C-Slow Retiming (CSR) and System Hyper Pipelining (SHP)

It must be stated, that C-Slow Retiming is already very well known. Nevertheless, we do think, that this technique has much more potential than it is currently used. This CloudX initiative is set up to change this and to place real-world examples on the table of anybody who asks for it.

What is the benefit of using SHP on multicores ?

1) The area reduction is immense when multiplying the functionality of cores with SHP instead of instantiating each individual core.

2) The system architecture simplifies, which has an impact on the "multicore memory wall".

3) The power consumption reduces, which has a great impact on the "multicore power wall".

4) A lot of additional benefits on for instance inter-processor communication, multi-threading, ...

What's the difference to known solutions ?

1) SHP is not only used on the CPU engine alone, but on complete (sub-)systems instead.

2) SHP is executed
on RTL and not on the netlist. This enables better system-integration and verification.

This might make the difference for a wider use of the technology.

Theory of CSR

Figure 1: Solving an equation in one cycle.    Figure 2: Solving the same equation in 2 cycles.

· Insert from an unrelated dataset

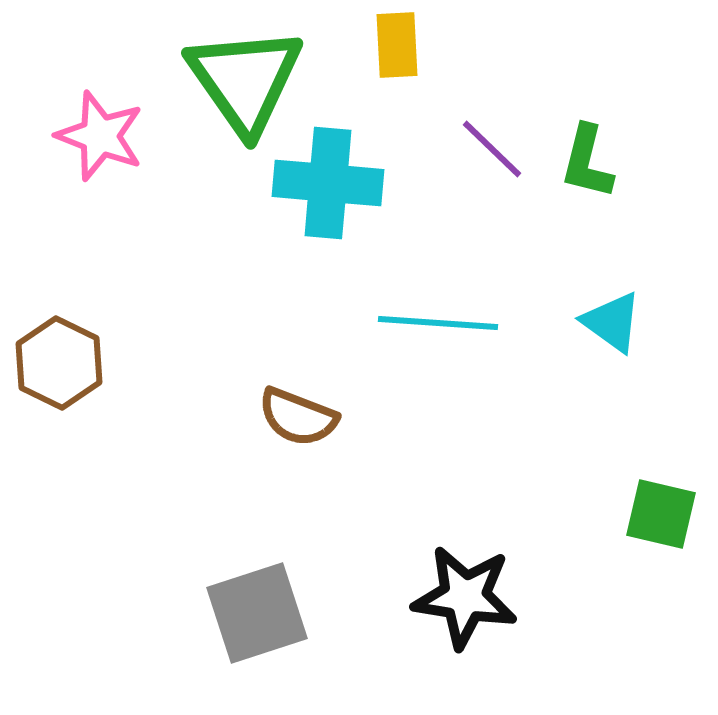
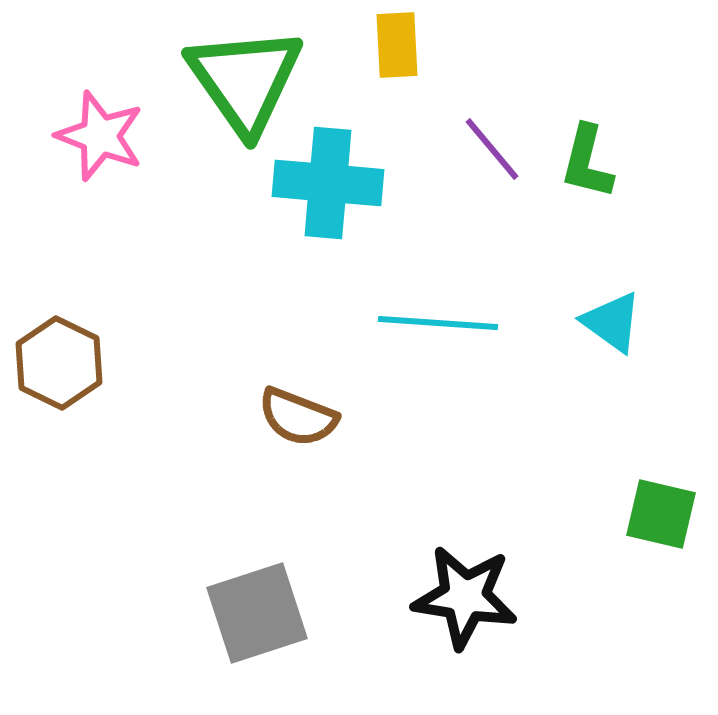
purple line: rotated 6 degrees clockwise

Figure 1 shows a simplified example of a digital logic. The combinatorial logic is solved within one cycle. In Figure 2 registers are inserted in the digital logic. The logic result is the same, but it takes now 2 cycles so solve the same combinatorial logic. The point is, that in the second cycle, you can already start a completely independent calculation of a new result. The simplified example also shows, that in theory you can run the clock at twice the speed, so that the overall time to solve one single equation does not change. In other words, by adding registers, you have the chance to solve the same equation twice as often. 

Now let's use this technique on a complete design.

Figure 3: Simplification of single clock design. Figure 4: Single clock design after register insertion.

Any (single clock) design can be defined as a set of inputs, outputs, a graph of logic elements and registers (Figure 3). CSR now executes this register insertion on a more complex design automatically, as can be seen in Figure 4. Now is takes 2 cycles to achieve the same behavior as the original design, but you have a second, totally independent design which uses the combinatorial logic in a time sliced fashion.

It is totally irrelevant, if the original design is already pipelined (as in a CPU for instance). If you follow the rule to insert the same number of registers in any of the original logic paths, you multiply the functionality of the design/core. If the registers are timing driven placed, the performance of a single core remains almost the same. More register levels can be inserted and the functionality multiplies accordingly. The automatic register insertion on RTL simplifies the SoC-implementation, necessary code optimizations (e.g. memories) by hand and the verification process.

and Area Reduction


Figure 5: A6 processor (source:          Figure 6: A6X processor (source:

The most obvious advantage of using CSR is area reduction. CSR can be applied to combinatorial logic of identical core instantiations. As in the case of the A6 processor (Figure 5), CSR could potentially be executed on the two ARM cores (10% area reduction of the red area) as well as on the three GPU cores (32% area reduction of the yellow area). This would already result in a 6.7% area reduction of the complete die.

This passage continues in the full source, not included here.